Gregory sentía que algo se apretaba en la parte de atrás de su mandíbula.

– Solo tengo veintiséis años -le recordó-. Seguramente soy muy joven como para que tengas que repetirme la palabra finalmente.

Anthony simplemente arqueó una ceja.

– ¿Quieres que hable con el arzobispo? ¿Ver si puede encontrarte una parroquia?

El pecho de Gregory se sacudió con un espasmo de tos inesperado.

– Er, no -dijo, cuando fue capaz de hacerlo-. Por lo menos, todavía no.

Anthony levantó una esquina de la boca. Pero no mucho, y no, ese estiramiento no podría definirse como una sonrisa.

– Podrías casarte -dijo él suavemente.

– Podría -aceptó Gregory-. Y lo haré. De hecho, planeo hacerlo.

– ¿De verdad?

– Cuando encuentre a la mujer correcta. -Y entonces, ante la expresión de duda de Anthony, Gregory agregó-: Seguramente tú entre todas las personas, recomendaría un matrimonio por amor en lugar de uno por conveniencia.

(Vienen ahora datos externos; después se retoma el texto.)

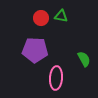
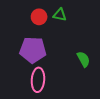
pink ellipse: (56, 78) -> (38, 80), moved

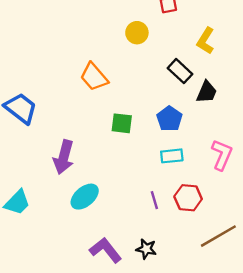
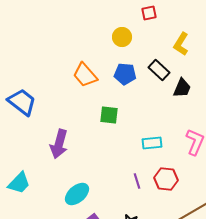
blue pentagon: (169, 119) -> (125, 74), moved, turned -30
cyan ellipse: (85, 197) -> (77, 194), moved

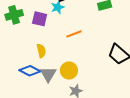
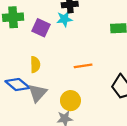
orange line: (74, 34) -> (83, 66), moved
yellow circle: (69, 70) -> (70, 101), moved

Anthony era reconocido por estar enamorado de su esposa, que a su vez estaba inexplicablemente enamorada de él. Anthony también era celebre por estar consagrado a sus siete hermanos menores, por eso Gregory no debió haber sentido un salto tan inesperado de emoción cuando él le dijo suavemente:

– Te deseo la misma felicidad que yo disfruto.

Gregory se salvó de tener que contestarle, ya que su estómago retumbó ruidosamente. Le ofreció a su hermano una expresión de timidez.

– Lo siento. Me perdí la cena.

– Lo sé. Esperábamos que llegaras más temprano.

Gregory evitó hacer una mueca de dolor. Solo lo justo.

– Kate estaba un poco molesta.

Eso era lo peor. Cuando Anthony se decepcionaba era una cosa. Pero cuando decía que alguien le había causado algún disgusto a su esposa…

Bueno, allí era cuando Gregory sabía que estaba en problemas.

– Salí muy tarde de Londres -masculló.